Acho que essa experiência dos fascículos e contracapas, antes de entender música clássica como lenitivo, me propôs uma outra visão dela. Mas acho que, pegando o mote da Clemency Burton-Hill, ela fala da experiência dela que, como a minha de certa forma, no começo, um dia nós acabamos entrando em contato com esse gênero. É o primeiro passo. Mas o ser humano pode ser estimulado a ir além a partir daí.

E descobrir que clássico não é propriamente nem para estudar e muito menos ser música esnobe ou elitista. Uma ópera do tempo do Rossini era tão popular quanto um flime do Netflix. Um lied do Franz Schubert era tão popular quanto uma canção do rádio. Hoje o senso comum é o de que você precisa de dress code para ouvir Schubert.

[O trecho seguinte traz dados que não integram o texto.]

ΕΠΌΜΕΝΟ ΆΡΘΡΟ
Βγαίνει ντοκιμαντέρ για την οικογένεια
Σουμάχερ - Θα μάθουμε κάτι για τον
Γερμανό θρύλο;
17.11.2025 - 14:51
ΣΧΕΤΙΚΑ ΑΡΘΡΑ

Por outro lado, a mesma indústria cultural que nos apresenta um fascículo do Berlioz pode transformar sua música em trilha de um comercial de tevê. A cultura de massa mudou os parâmetros - hoje, mais ainda, com o streaming, é o tipo de coisa que só não ouve quem não quer, e pode ouvir como quiser, se quiser. Não que não se possa escutar Vivaldi na esteira, tudo é possível. Mas, em determinado momento, o ouvinte pode ser estimulado a ir além e tem todos os meios de fazê-lo.

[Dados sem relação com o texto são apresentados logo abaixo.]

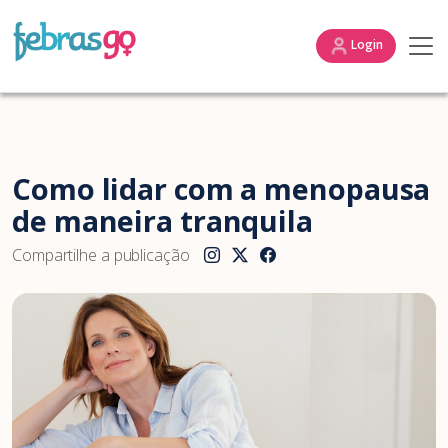
Login
Como lidar com a menopausa
de maneira tranquila
Compartilhe a publicação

Enfim, como se vê, buscar o lado relaxante da musica clássica é rotulá-la como tal, a despeito do fato que, em muitos casos, como na "barulhenta" Nona, ela não é. Ou, mesmo quando ela é 'relaxante', ela parece que requer um tipo de atenção especial que não é o de ser música ambiente. Acho que o ser humano pode e é capaz de transcender essa primeira impressão, embora isso dependa, na verdade, da forma como ele se coloca diante da música como ouvinte.

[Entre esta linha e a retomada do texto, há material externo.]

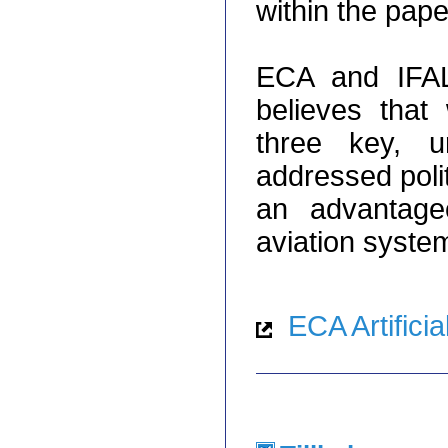
within the pape
ECA and IFAL
believes that
three key, u
addressed politi
an advantage
aviation syste
ECA Artificial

Porque existem ouvintes e ouvintes. Aqueles para que tudo é música ambiente e, em geral, não ligam muito para isso. Ou outros, por exemplo, músicos. Um Hendrix ou um Charlie Parker, por exemplo, embora músico de jazz, ouvia de tudo e sabia o que ouvia. Enfim, todo músico é, antes de tudo, um ouvinte.

E às vezes, ouve coisas que os seus respectivos ouvintes não sonham. Pete Townshend ouve Terry Riley enquanto nove entre dez fãs do Who deve achar minimalismo um saco. Da mesma forma que Bernstein era grande fã do Mahler e dos Beatles. De repente, para quem aprendeu a escutar clássico desde o começo, ouvir pop pode ser algo incontornável. Contudo, como ouvintes, eles mostram que tudo é música, tudo pode ser ouvido com o mesmo deslumbramento, com o mesmo apuro e com o mesmo prazer e sem dress code.

Por fim: quero dizer que cada um faz o que quiser com aquilo que quiser ouvir, amém. Porém, relegar a musica clássica como lounge me parece subestimar algo que está dado ao ouvinte, e que promete muito mais do que parece.